Die personalisierte Medizin wird immer wichtiger. Bestehen im ZKVB Möglichkeiten, die die aktuellen Entwicklungen mit Big Data und KI-Tools berücksichtigen?
A: Die personalisierte Medizin im ZKVB setzt auf innovative Technologien wie CT-FFR (Fraktionelle Flussreserve), Plaqueanalyse, KI und Radiomics, um eine individualisierte Auswertung der kardiovaskulären Gesundheit zu ermöglichen. Mit diesen Methoden können wir präzise Informationen über den Zustand der Koronararterien und das individuelle Risiko eines Patienten gewinnen. Diese Technologien ermöglichen eine personalisierte Risikostratifizierung und eine maßgeschneiderte Therapieplanung, die auf den spezifischen Bedürfnissen jedes Patienten basiert. Unabhängig von den fortschrittlichen Technologien der personalisierten Medizin erhält jeder Patient bei uns maßgeschneiderte Untersuchungsprotokolle. Abhängig von seiner persönlichen Risikokonstellation und seiner Herzfrequenz werden dezidierte CT-Untersuchungsprotokolle festgelegt.

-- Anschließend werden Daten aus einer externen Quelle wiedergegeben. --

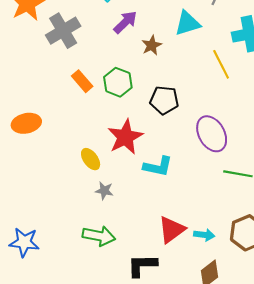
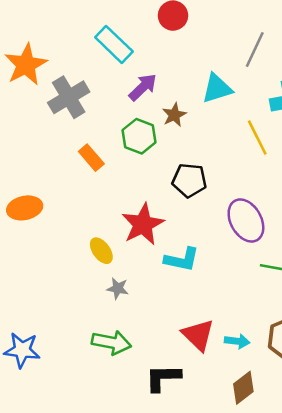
green hexagon: (118, 82) -> (139, 136), moved
red triangle: (172, 230) -> (198, 335), turned -40

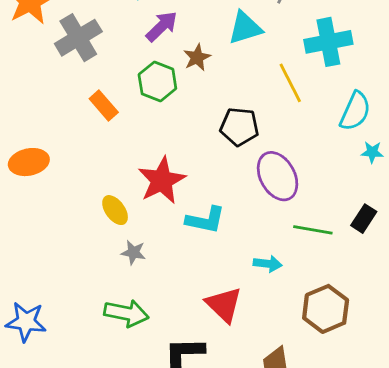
black pentagon: (189, 180) -> (239, 127), moved
cyan arrow: (237, 341) -> (268, 264), moved

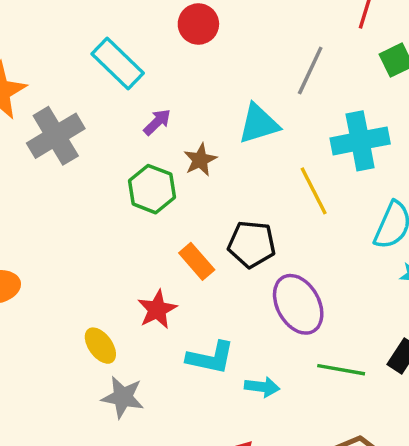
purple arrow: (162, 26) -> (157, 122), size x0.7
orange rectangle: (104, 105) -> (197, 261), moved
red star: (162, 180) -> (157, 309), size x0.7
gray star: (133, 252) -> (123, 397), size x1.4
cyan arrow: (268, 264) -> (262, 387), moved

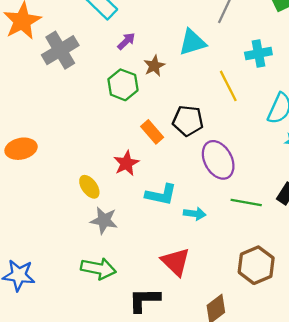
cyan cross: (360, 141) -> (258, 53), size x0.7

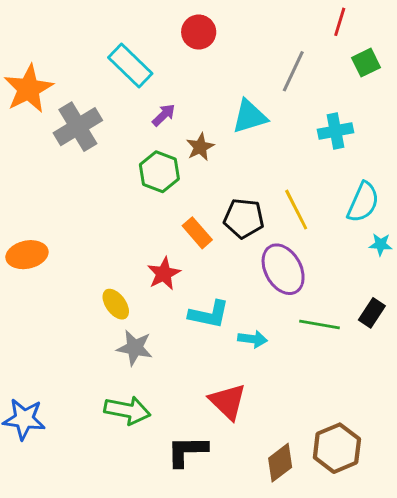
yellow line: (228, 86) -> (296, 210), moved
brown hexagon: (256, 265) -> (337, 448), moved

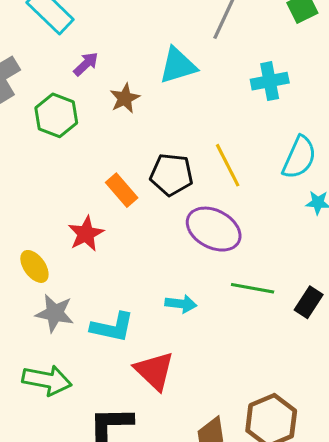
green hexagon: (159, 172) -> (56, 115), moved
purple ellipse: (283, 269) -> (214, 229), turned -33
black rectangle: (372, 313) -> (309, 302), moved
cyan L-shape: (209, 314) -> (112, 327), moved

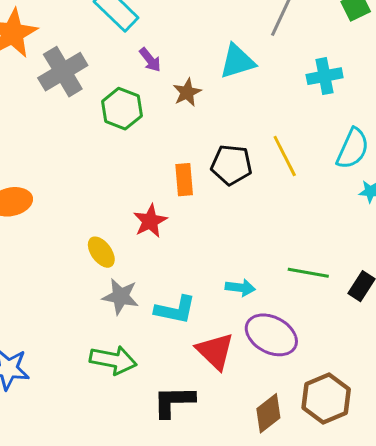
purple arrow: (86, 64) -> (150, 60), turned 95
orange rectangle: (122, 190) -> (184, 180), turned 36
purple ellipse: (214, 229) -> (271, 335), moved

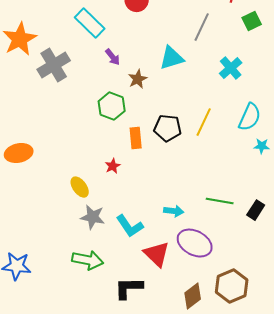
cyan cross: (325, 76) -> (231, 68), turned -30
green hexagon: (122, 109) -> (112, 106), moved
yellow line: (285, 156) -> (204, 122), turned 52
red star: (150, 221) -> (113, 166), size x0.7
cyan L-shape: (175, 310) -> (130, 226), turned 44

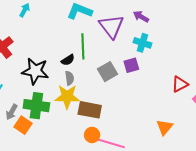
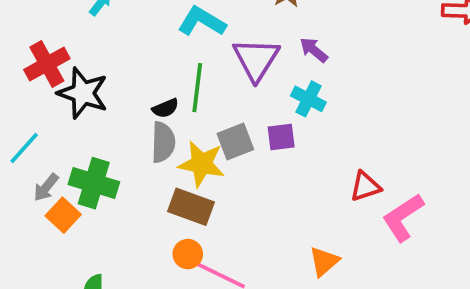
black star: (35, 71) -> (83, 93), moved
gray semicircle: (69, 78) -> (163, 142), size x1.5
yellow star: (67, 97) -> (202, 164), moved

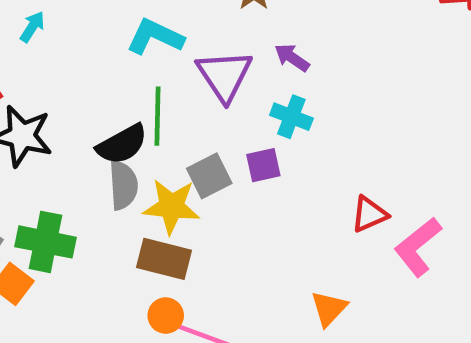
black semicircle: (165, 108) -> (122, 144), size x1.6

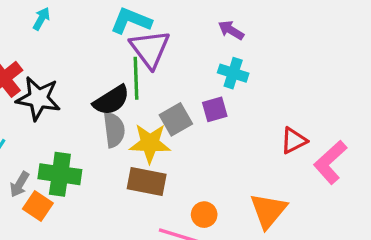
purple triangle: (224, 76) -> (150, 49), moved
orange triangle: (329, 308) -> (268, 211), size x1.4
orange circle: (166, 316) -> (204, 215), moved

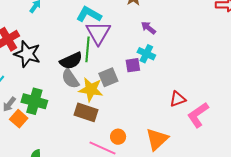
purple square: (215, 109) -> (133, 65), moved
gray semicircle: (114, 130) -> (70, 79), turned 145

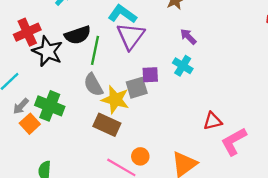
green line: (88, 49) -> (95, 50), moved
black semicircle: (71, 61) -> (78, 35), moved
purple square: (133, 65) -> (150, 75), moved

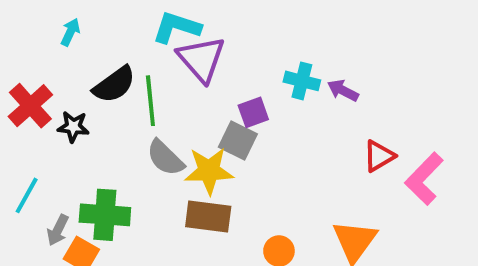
purple arrow: (188, 37) -> (343, 90), moved
black star: (48, 51) -> (73, 127), size x0.6
gray square: (137, 88) -> (238, 141), turned -30

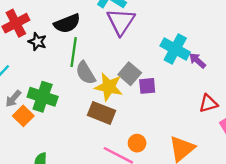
cyan cross: (302, 81) -> (175, 49), size x1.4
green line: (150, 101) -> (74, 52), moved
purple square: (253, 112) -> (147, 86), moved

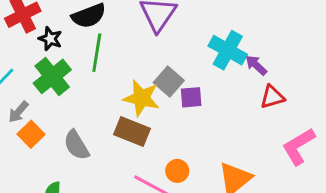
gray semicircle: (86, 73) -> (76, 145), moved
green cross: (43, 97) -> (52, 76), moved, turned 32
red triangle: (208, 103) -> (272, 97), moved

Zudem passen wir die MRT-Protokolle individuell an die jeweilige klinische Fragestellung an. So gewährleisten wir, dass jede Bildgebung exakt auf die Bedürfnisse des Patienten abgestimmt ist, um eine präzise und effektive Diagnostik zu ermöglichen.

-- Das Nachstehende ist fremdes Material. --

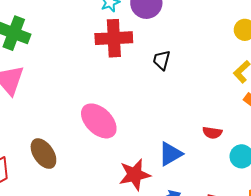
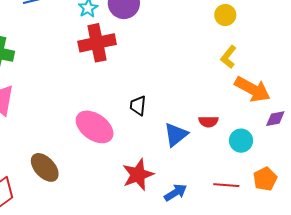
black trapezoid: (162, 60) -> (138, 106), moved
blue triangle: (170, 154) -> (176, 135), moved

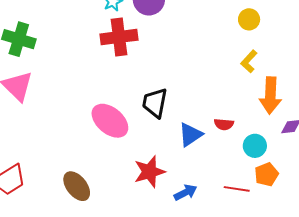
orange arrow: (252, 89) -> (270, 96), turned 60
black trapezoid: (138, 106) -> (155, 103), size x1.5
brown ellipse: (45, 167) -> (77, 186), moved
orange pentagon: (265, 179) -> (266, 174), moved

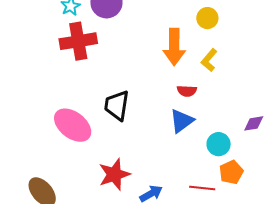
orange arrow: (270, 96) -> (174, 47), moved
red semicircle: (224, 124) -> (187, 91), moved
blue triangle: (190, 135) -> (182, 121), moved

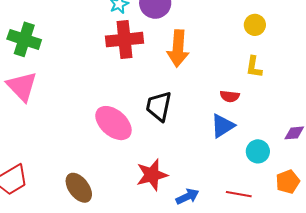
orange arrow: (174, 47) -> (178, 48), moved
yellow L-shape: (209, 60) -> (254, 67), turned -35
orange pentagon: (231, 172) -> (288, 182), moved

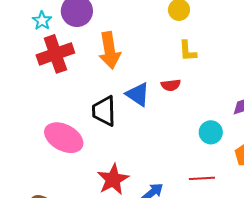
blue triangle: (223, 126) -> (138, 94), moved, turned -40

Wie schätzen Sie die zukünftigen Entwicklungen und die Auswirkungen auf das ZKVB in Anbetracht der aktuellen GBA- und EBM-Beschlüsse ein?

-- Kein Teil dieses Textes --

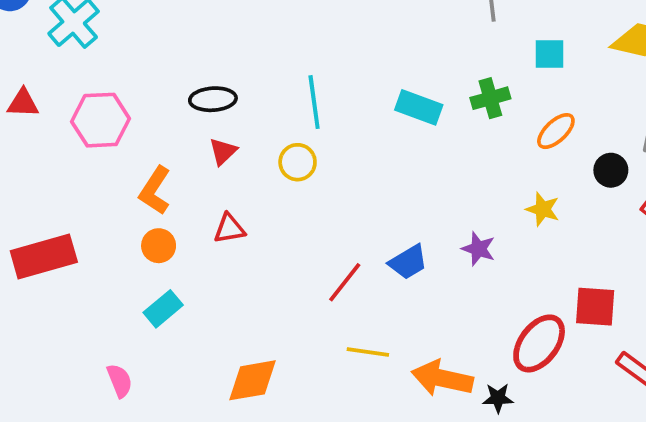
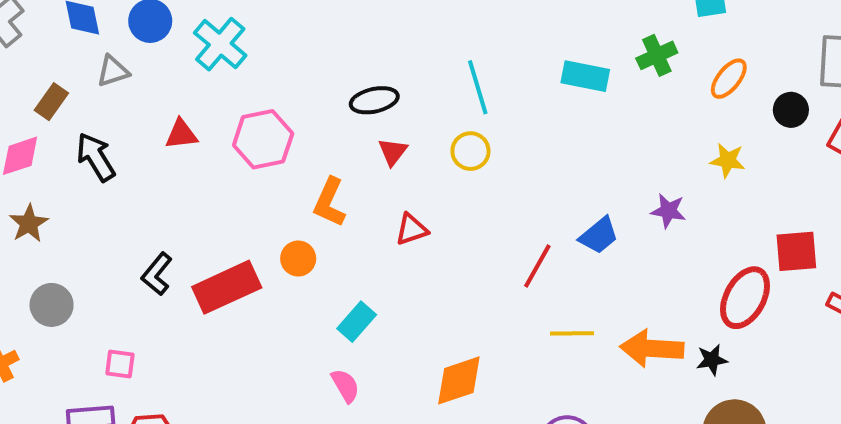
orange circle: (159, 246) -> (298, 259), moved
pink semicircle: (120, 381) -> (345, 386), moved

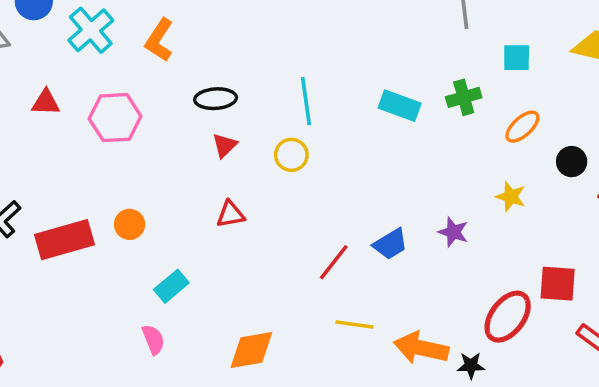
orange L-shape: (329, 202) -> (159, 40), moved

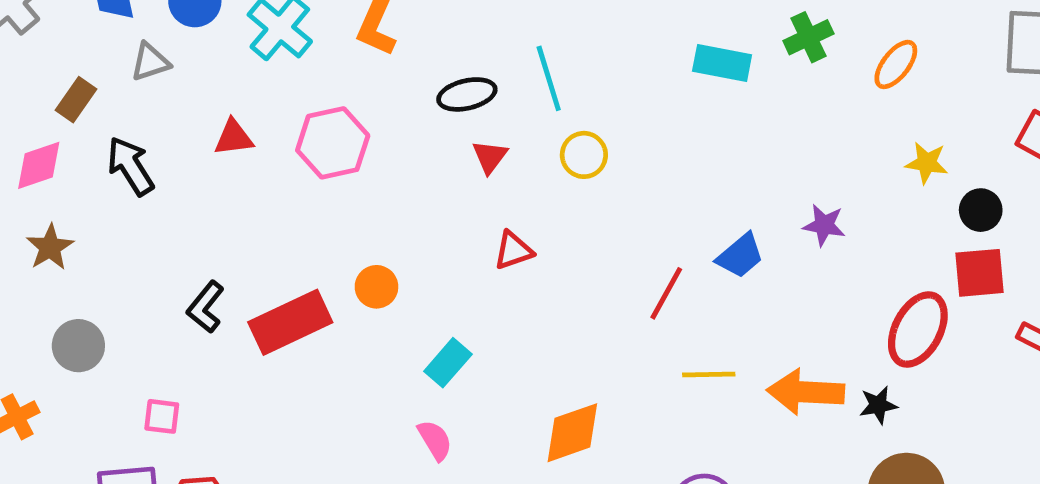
cyan line: (306, 101) -> (549, 78), moved
black circle: (572, 162) -> (981, 210), moved
yellow star: (511, 197) -> (927, 163), moved

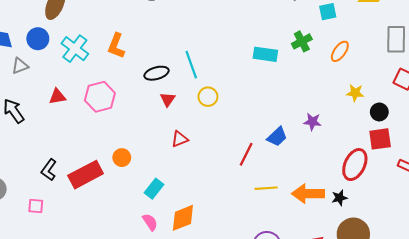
pink square: (162, 416) -> (36, 206), moved
orange diamond: (572, 433) -> (183, 218), moved

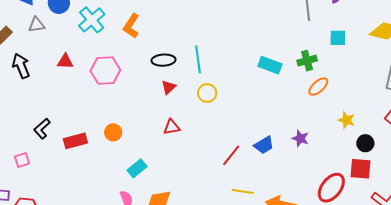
orange ellipse: (340, 51) -> (318, 87), moved
red rectangle: (86, 175) -> (75, 141), size x0.7
pink square: (36, 206) -> (22, 160), turned -35

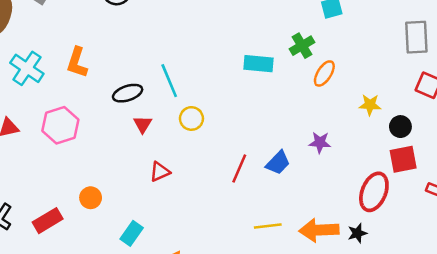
red line: (231, 155) -> (239, 169), moved

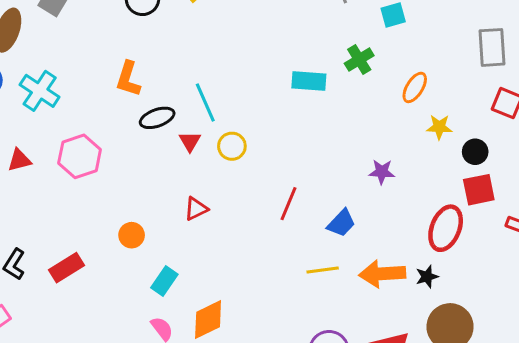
orange L-shape: (77, 62) -> (128, 79), moved
orange ellipse: (324, 73) -> (415, 87), moved
red triangle: (143, 124) -> (190, 142), moved
blue trapezoid: (278, 163) -> (341, 223), moved
orange circle: (91, 198) -> (132, 235), moved

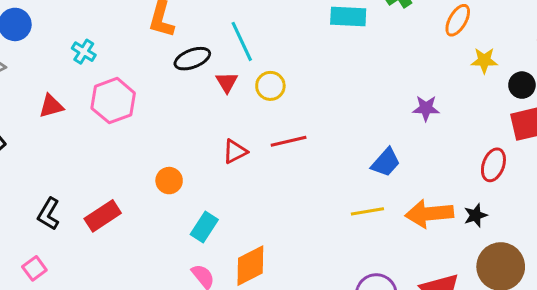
cyan cross: (40, 91) -> (84, 52), moved, size x0.6
red line: (288, 204) -> (289, 141), moved, turned 56
red ellipse: (446, 228) -> (493, 165), size x0.7

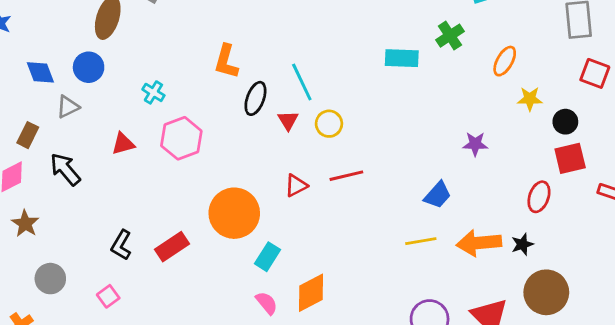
black ellipse: (192, 59) -> (255, 98), turned -48
orange circle: (169, 181) -> (234, 213), size x2.0

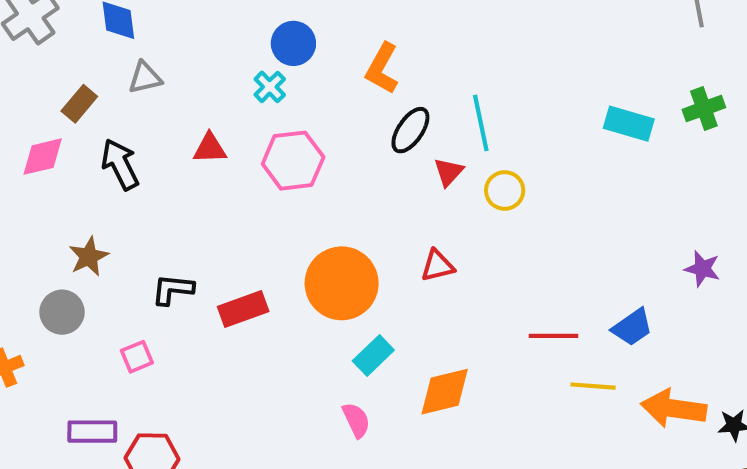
blue circle: (89, 67) -> (293, 43), moved
red line: (346, 176) -> (554, 336), moved
brown star: (25, 224) -> (89, 257), moved
black L-shape: (121, 245) -> (173, 289), turned 52
orange diamond: (311, 293) -> (445, 392), moved

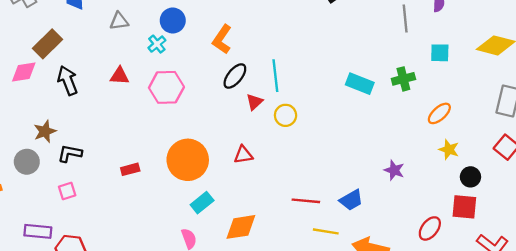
gray triangle: (145, 78) -> (119, 21), moved
brown rectangle: (79, 104) -> (47, 44), size x1.4
black L-shape: (173, 289) -> (70, 153), moved
red rectangle: (243, 309) -> (130, 169), size x0.7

A/G/P: Zum 01.01.2025 ist die kardiale Computertomografie von den gesetzlichen Krankenkassen als Kassenleistung anerkannt worden. Aus diesem Grund erwarten wir eine steigende Zahl an Zuweisungen, da immer mehr Patienten von dieser präzisen und nicht invasiven Diagnosetechnologie profitieren wollen. Allerdings wird die Frage der Zuweiserstruktur und der Indikationsstellung zunehmend wichtiger. Es wird erforderlich sein, dass Zuweiser eine fundierte Entscheidung über die Notwendigkeit eines Cardio-CT treffen, wobei eine präzise Prüfung der Vortestwahrscheinlichkeit notwendig wird, um die medizinische Indikation korrekt zu bestimmen. Diese Entwicklung sollte zu einer verstärkten Zusammenarbeit zwischen Kardiologen und Radiologen führen, um sicherzustellen, dass nur die Patienten, die tatsächlich von der Untersuchung profitieren, zugewiesen werden. In diesem Zusammenhang sind eine klare Kommunikation und standardisierte Richtlinien anhand neuster Leitlinien zur Indikationsstellung von entscheidender Bedeutung, um die Effizienz und Qualität der Bildgebung zu sichern und gleichzeitig unnötige Untersuchungen zu vermeiden.
Welche Projekte oder Verbesserungen wollen Sie in den nächsten Jahren erreichen?
A/G/P: In der kardialen CT-Diagnostik arbeiten wir derzeit an der klinischen Einführung der CT-FFR. Bisher können wir diese Technik nur wenigen Patienten anbieten. Organisatorisch möchten wir das Zentrum personell weiterentwickeln, indem wir zusätzliche Ressourcen zur Verfügung stellen und beispielsweise die Zusatzqualifikation zur kardiovaskulären Fachkraft für zusätzliche interessierte MTRs ermöglichen. Die Zusammenarbeit mit unseren Zuweisern wird im Hinblick auf die Anerkennung der Coronar-CT als Kassenleistung und basierend auf Zuweiserfeedback weiter optimiert werden. Durch diese Zusammenarbeit mit niedergelassenen Kollegen, die Ausbildung im ärztlichen und nicht ärztlichen Bereich und unsere ständige Optimierung hinsichtlich Diagnostik, Technik und Struktur wollen wir die Patientenversorgung immer weiter verbessern und unsere Expertise auch externen Kollegen zur Verfügung stellen.